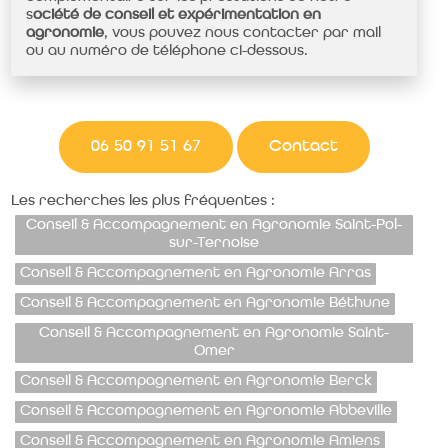
s
ociété de conseil et expérimentation en
agronomie
, vous pouvez nous contacter par mail
ou au numéro de téléphone ci-dessous.
06 50 91 51 67
Contact
Les recherches les plus fréquentes :
Conseil & Accompagnement en Agronomie Saint-Pol-
sur-Ternoise
Conseil & Accompagnement en Agronomie Arras
Conseil & Accompagnement en Agronomie Béthune
Conseil & Accompagnement en Agronomie Saint-
Omer
Conseil & Accompagnement en Agronomie Berck
Conseil & Accompagnement en Agronomie Abbeville
Conseil & Accompagnement en Agronomie Amiens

* **WHAT THIS TASK INVOLVES**: The expected output is every entry, retyped exactly, with all pictures removed.

* **RESPONSE AREA**:
s
ociété de conseil et expérimentation en
agronomie
, vous pouvez nous contacter par mail
ou au numéro de téléphone ci-dessous.
06 50 91 51 67
Contact
Les recherches les plus fréquentes :
Conseil & Accompagnement en Agronomie Saint-Pol-
sur-Ternoise
Conseil & Accompagnement en Agronomie Arras
Conseil & Accompagnement en Agronomie Béthune
Conseil & Accompagnement en Agronomie Saint-
Omer
Conseil & Accompagnement en Agronomie Berck
Conseil & Accompagnement en Agronomie Abbeville
Conseil & Accompagnement en Agronomie Amiens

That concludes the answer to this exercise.